(ACTION ITEM): Go through the material and pull out every line with the string "interactable" in it.
[DATA LISTING Boundary: Start]
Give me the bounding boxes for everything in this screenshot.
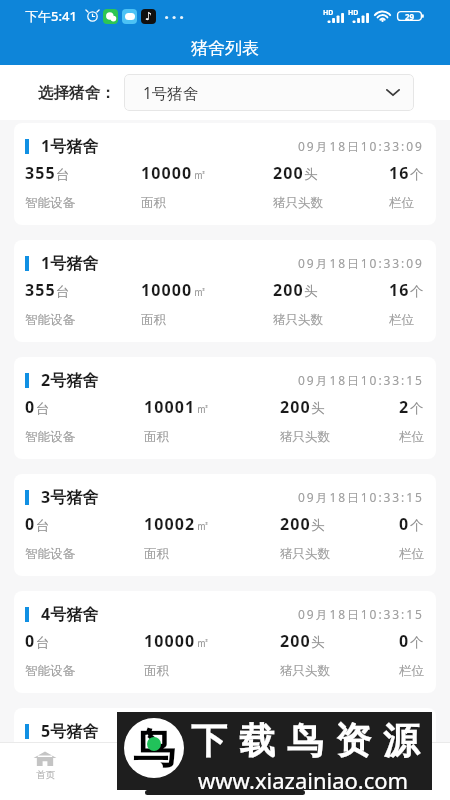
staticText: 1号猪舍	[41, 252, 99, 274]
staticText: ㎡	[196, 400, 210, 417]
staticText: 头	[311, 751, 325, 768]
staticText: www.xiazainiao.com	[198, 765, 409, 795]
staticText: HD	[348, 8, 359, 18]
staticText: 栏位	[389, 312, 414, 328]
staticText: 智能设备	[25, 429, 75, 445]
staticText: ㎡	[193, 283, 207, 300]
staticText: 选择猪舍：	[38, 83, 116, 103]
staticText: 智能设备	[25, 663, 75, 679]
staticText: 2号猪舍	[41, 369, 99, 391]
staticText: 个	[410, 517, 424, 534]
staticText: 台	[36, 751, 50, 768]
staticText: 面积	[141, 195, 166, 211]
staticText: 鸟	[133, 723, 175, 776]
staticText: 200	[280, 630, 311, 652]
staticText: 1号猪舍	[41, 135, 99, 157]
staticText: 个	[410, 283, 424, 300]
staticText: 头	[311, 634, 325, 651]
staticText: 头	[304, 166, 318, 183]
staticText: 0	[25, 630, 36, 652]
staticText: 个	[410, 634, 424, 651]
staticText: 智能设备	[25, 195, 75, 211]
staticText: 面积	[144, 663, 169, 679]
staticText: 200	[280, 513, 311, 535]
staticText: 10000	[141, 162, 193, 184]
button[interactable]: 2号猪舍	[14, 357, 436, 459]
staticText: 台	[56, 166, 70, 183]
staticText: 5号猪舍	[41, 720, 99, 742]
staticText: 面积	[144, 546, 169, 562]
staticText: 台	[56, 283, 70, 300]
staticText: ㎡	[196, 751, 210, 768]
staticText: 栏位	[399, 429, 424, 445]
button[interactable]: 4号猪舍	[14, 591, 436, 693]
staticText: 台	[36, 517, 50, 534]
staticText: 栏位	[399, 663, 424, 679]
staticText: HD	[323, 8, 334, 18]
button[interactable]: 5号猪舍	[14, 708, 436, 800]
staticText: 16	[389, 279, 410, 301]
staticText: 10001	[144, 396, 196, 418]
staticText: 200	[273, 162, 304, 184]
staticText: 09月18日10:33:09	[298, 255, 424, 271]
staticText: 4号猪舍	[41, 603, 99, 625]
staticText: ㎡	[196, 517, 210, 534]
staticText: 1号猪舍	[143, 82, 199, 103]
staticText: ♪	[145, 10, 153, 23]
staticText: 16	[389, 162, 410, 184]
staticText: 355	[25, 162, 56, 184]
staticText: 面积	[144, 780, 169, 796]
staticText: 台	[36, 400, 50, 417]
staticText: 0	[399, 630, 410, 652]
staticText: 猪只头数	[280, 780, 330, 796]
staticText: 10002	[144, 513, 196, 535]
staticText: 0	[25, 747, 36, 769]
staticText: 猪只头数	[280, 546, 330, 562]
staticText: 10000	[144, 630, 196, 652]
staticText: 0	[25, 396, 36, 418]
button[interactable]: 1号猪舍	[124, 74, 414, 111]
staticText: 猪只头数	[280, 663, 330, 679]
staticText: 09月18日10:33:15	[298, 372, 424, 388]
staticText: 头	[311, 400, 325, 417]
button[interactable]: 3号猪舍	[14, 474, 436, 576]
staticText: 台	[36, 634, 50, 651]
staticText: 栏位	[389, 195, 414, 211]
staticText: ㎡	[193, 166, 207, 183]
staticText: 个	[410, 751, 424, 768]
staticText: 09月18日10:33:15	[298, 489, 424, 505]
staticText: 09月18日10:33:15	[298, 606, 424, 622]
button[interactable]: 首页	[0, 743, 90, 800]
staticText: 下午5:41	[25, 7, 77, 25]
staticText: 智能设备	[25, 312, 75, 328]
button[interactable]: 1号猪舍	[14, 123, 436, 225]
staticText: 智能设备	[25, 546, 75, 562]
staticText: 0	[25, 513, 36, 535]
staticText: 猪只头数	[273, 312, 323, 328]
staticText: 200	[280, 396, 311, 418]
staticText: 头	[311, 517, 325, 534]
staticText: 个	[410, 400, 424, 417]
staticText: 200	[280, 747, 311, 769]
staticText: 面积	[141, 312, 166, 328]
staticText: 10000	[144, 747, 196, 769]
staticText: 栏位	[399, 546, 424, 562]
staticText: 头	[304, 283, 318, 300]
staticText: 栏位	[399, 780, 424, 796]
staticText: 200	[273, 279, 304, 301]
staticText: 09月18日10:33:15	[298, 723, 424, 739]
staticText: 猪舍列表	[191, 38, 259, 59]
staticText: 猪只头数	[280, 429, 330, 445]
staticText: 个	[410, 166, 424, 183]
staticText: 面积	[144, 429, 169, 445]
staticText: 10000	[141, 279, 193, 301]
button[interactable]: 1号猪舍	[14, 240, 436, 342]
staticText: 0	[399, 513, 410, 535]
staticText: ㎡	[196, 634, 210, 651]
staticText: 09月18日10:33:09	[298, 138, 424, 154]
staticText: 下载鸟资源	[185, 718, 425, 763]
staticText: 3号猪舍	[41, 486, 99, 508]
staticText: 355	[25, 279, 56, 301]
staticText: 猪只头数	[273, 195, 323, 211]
[DATA LISTING Boundary: End]
(EXERCISE ANSWER):
button[interactable]: 2号猪舍	[14, 357, 436, 459]
button[interactable]: 4号猪舍	[14, 591, 436, 693]
button[interactable]: 5号猪舍	[14, 708, 436, 800]
button[interactable]: 1号猪舍	[124, 74, 414, 111]
button[interactable]: 3号猪舍	[14, 474, 436, 576]
button[interactable]: 首页	[0, 743, 90, 800]
button[interactable]: 1号猪舍	[14, 123, 436, 225]
button[interactable]: 1号猪舍	[14, 240, 436, 342]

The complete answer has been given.